Current Issue 9 - Employment

Action is needed to stop the loss of local jobs

Many of us have thought, at least at some point in our lives, that it was worthwhile to travel for a total of two or three hours a day in order to have the job that we really wanted. Other people have no choice and have to do this because that is where the work is and there is no job paying enough nearer to home. Long hours commuting mean less time with friends, partners and children, less time to do things in the evening and to be involved in the local community.

Horsham District Council’s latest consultation document on local employment confirms that Horsham is continuing to lose jobs; that by the measure that the Council chooses to quote as an indicator of employment activity, the district ranks 288th out of 353 in terms of economic growth. In short, in the Council’s own words; “withoutfurther employment growth a ‘dormitory district’ will be created with people travelling to work outside the District during the day and only returning in the evenings or at weekends”.

Given this, much more urgency is needed than expressed in the Council’s consultation document; action is required on a more ambitious scale.  It is insufficient to just plan to meet expected need. The trend in increasing outward migration to work needs to be reversed. Loss of local employment reduces the vitality of the town and leads to a poor quality of life for families where one or more people have to commute significant distances to work.

There needs to be a firm commitment to create sites that will provide a large increase in local jobs within 5 years; and more still over the following 5 years. At the least this may require 14 to 17 hectares (ha) within 5 years and 30ha in total within 10 years rather than the 47ha suggested, but may not be realised, over 20 years. Given the urgent need why has there been no start on the Business Park planned as part of the North Horsham development? Only a relatively small 4.6ha are proposed but it would be something. The employment growth objective ought to be phrased in terms of a specific reduction in the number of people travelling elsewhere to work, rather than just a target number of hectares to be covered with buildings with buildings.

The Council propose several relatively small sites across the District. Rather than several small business locations developed where current opportunities exist, sites should be provided to a plan. There should be one or two sites that are of a significant size allowing each business park to be spacious rather than cramped, likely to attract a range of quality companies with the opportunity for synergy between them. There does in addition need to be one or two sites within walking distance of Horsham Town Centre so that town centre vitality can be maintained and increased.

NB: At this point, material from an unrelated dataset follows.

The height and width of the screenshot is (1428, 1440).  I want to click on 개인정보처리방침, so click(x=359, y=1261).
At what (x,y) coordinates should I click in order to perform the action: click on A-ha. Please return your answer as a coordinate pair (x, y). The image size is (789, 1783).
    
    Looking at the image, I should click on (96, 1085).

We have lost far too many offices from the centre as offices have been converted to residential.

We once hoped for a University campus on the Novartis site and when that opportunity was lost we at least expected a high-tech business park but now it looks as if this opportunity might be squandered. The site is owned by WSCC and there is a risk that it will be used for further homes rather than jobs. The Council in their Strategic Housing Employment Land Availability Assessment, (SHELAA), show the site as “excluded” and expected to be used for housing! Yes, we do need more affordable homes, and they should be provided on the strategic sites already agreed, but we also need local employment. Building houses on the Novartis site would be exactly the opposite of what any sensible employment plan aimed at providing local jobs, replacing our lost town centre offices, increasing town vitality and reducing out-migration to work should include.

If the Council agrees with Horsham Society that increased employment is needed close to the town centre why is there no reference to the future of Hurst Road where in due course the fire station, police station, magistrates court and sorting office could all close? Why no consideration of the future use of the RSA carpark by the station and the Sainsbury site, the redevelopment of which is regularly considered.

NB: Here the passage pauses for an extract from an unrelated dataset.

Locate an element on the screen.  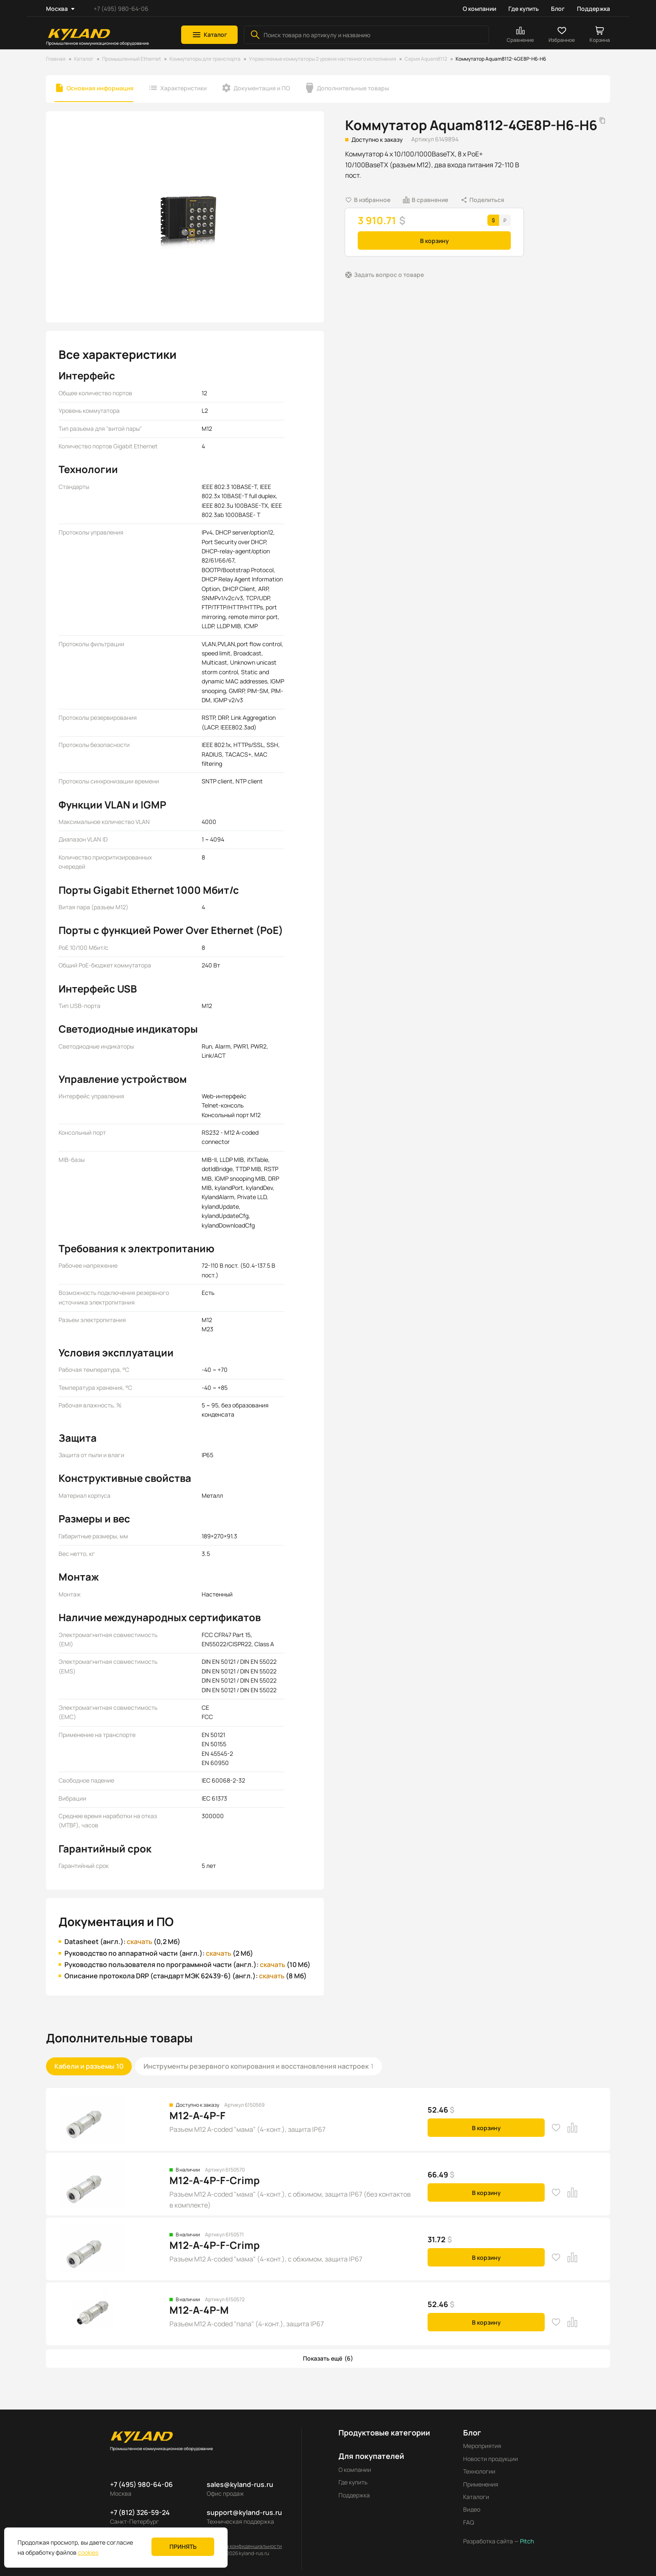 +7 (495) 980-64-06 is located at coordinates (121, 9).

In the Strategic Housing Employment Land Availability Assessment, the only land close to Horsham Town that is indicated as deliverable within 1 to 5 years is the 4.6ha North Horsham Strategic site! 

The consultation document proposes several possible employment sites across the District. Amongst them it raises the possibility of a site to the south of Hillier’s Garden Centre on currently undeveloped countryside, adjacent to the upper reaches of the river Arun that runs through Chesworth Farm. While employment sites are needed, this does not seem like a good location. It is outside Horsham’s current built-up area boundary and beyond the town’s natural boundary of the Horn Brook. The A281 on which it is located is very badly connected to the north, west and south of Horsham requiring all traffic to either go through the town centre or thread its way through narrow residential roads.

Another proposed site is at Graylands, Langhurstwood Road. This would transform the site, which currently houses start-up businesses in small buildings amongst trees, in to a larger site three times its existing size. The site if not developed would form a useful buffer zone between the countryside to the north and the North Horsham Strategic site to its south.

The consultation document talks about the town’s strengths and opportunities. The opportunities should be “to provide new high-quality employment space without delay” and “to effectively promote the town to businesses seeking new premises”. The Council should be active in promoting the town with its “relatively highly workforce, desirable location and good schools”.

This article by David Holmes comments on Horsham District Council's Consultation on Employment, Tourism and Rural Development.